El dios apretó más. El crujido se convirtió en un seco restallido de huesos tronchándose y manó sangre de la boca y las narices de Licaón.

—Tu muerte servirá de escarmiento a quienes creen que pueden violar las leyes de Zeus el Olímpico. ¿Unas últimas palabras, hombre-lobo?

—Sí —jadeó Licaón, con los pulmones encharcados de sangre—. Yo te maldigo, hijo de Cronos. Predigo el fin de tu tiranía. ¡Antes de que se cumpla una luna tu reinado sólo será un recuerdo, advenedizo!

Zeus apretó los dientes, furioso, y perdió el control de sus fuerzas. Su pie terminó de aplastar las costillas de Licaón con un espantoso crujido. Después levantó la mano en el aire y la hizo girar. Las chispas formaron un torbellino entre sus dedos, que aceleró su giro y creció hasta que, tal vez cincuenta latidos después, una bola cegadora partió silbando de sus dedos y abrió en el artesonado del techo un gran agujero por el que se coló el aullido del viento de la noche.

—Y yo te predigo esto, hijo de Pelasgo —dijo, volviendo la mirada al cadáver cuya sangre le empapaba el pie—. Nadie recordará que aquí existió esta guarida de lobos, porque yo mismo, Zeus el señor de los cielos, voy a asegurarme de que no quede aquí piedra sobre piedra.

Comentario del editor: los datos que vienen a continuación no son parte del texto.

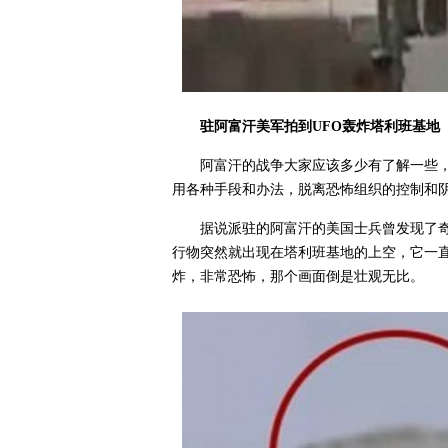
驻阿富汗美军拍到UFO轰炸塔利班基地
阿富汗的战争大家应该多少有了解一些
用各种手段和办法，脱离恐怖组织的控制和
据说派驻的阿富汗的美国士兵曾发现了
行物突然就出现在塔利班基地的上空，它一
炸，非常恐怖，那个画面倒是壮观无比。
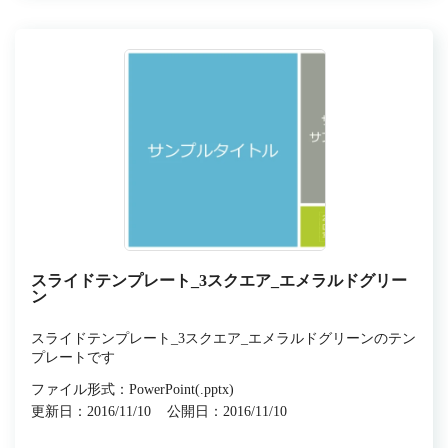
スライドテンプレート_3スクエア_エメラルドグリー
ン
スライドテンプレート_3スクエア_エメラルドグリーンのテン
プレートです
ファイル形式：PowerPoint(.pptx)
更新日：2016/11/10
公開日：2016/11/10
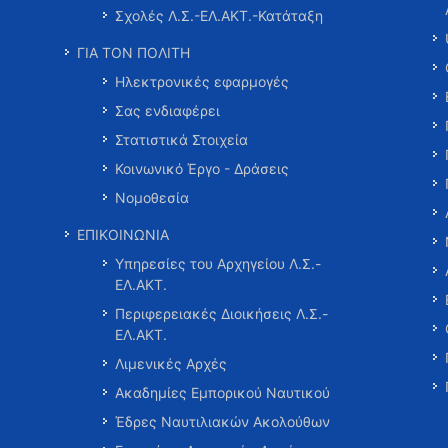
Σχολές Λ.Σ.-ΕΛ.ΑΚΤ.-Κατάταξη
ΓΙΑ ΤΟΝ ΠΟΛΙΤΗ
Ηλεκτρονικές εφαρμογές
Σας ενδιαφέρει
Στατιστικά Στοιχεία
Κοινωνικό Έργο - Δράσεις
Νομοθεσία
ΕΠΙΚΟΙΝΩΝΙΑ
Υπηρεσίες του Αρχηγείου Λ.Σ.-
ΕΛ.ΑΚΤ.
Περιφερειακές Διοικήσεις Λ.Σ.-
ΕΛ.ΑΚΤ.
Λιμενικές Αρχές
Ακαδημίες Εμπορικού Ναυτικού
Έδρες Ναυτιλιακών Ακολούθων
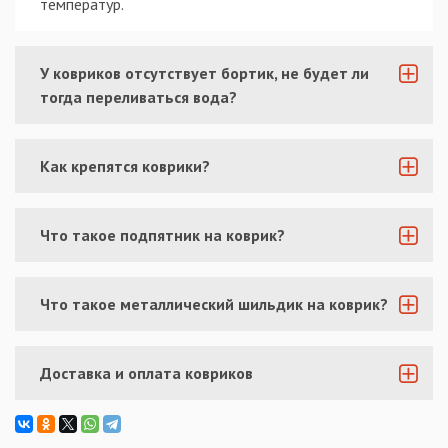
температур.
У ковриков отсутствует бортик, не будет ли
тогда переливаться вода?
Как крепятся коврики?
Что такое подпятник на коврик?
Что такое металлический шильдик на коврик?
Доставка и оплата ковриков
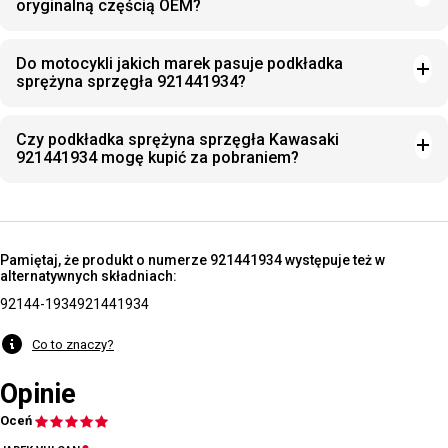
oryginalną częścią OEM?
Do motocykli jakich marek pasuje podkładka
sprężyna sprzęgła 921441934?
Czy podkładka sprężyna sprzęgła Kawasaki
921441934 mogę kupić za pobraniem?
Pamiętaj, że produkt o numerze 921441934 występuje też w
alternatywnych składniach:
92144-1934
921441934
Co to znaczy?
Opinie
Oceń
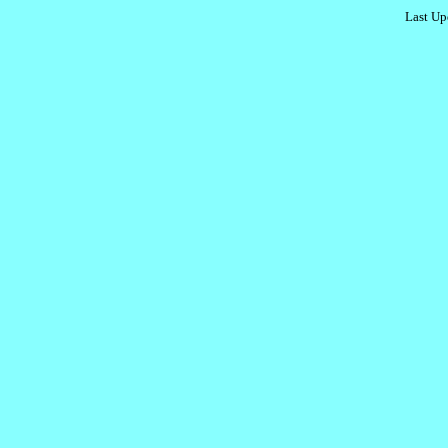
Last Up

Durante toda la noche él y su hijo Hermes se dedicaron a arrasar el castillo. Pero cuando invocó a su carro de corceles alados para regresar al Olimpo, Zeus recordó las palabras de Licaón y frunció el ceño. La bravata no le habría preocupado de no ser por el plazo tan preciso que le había puesto. Antes de que se cumpla una luna.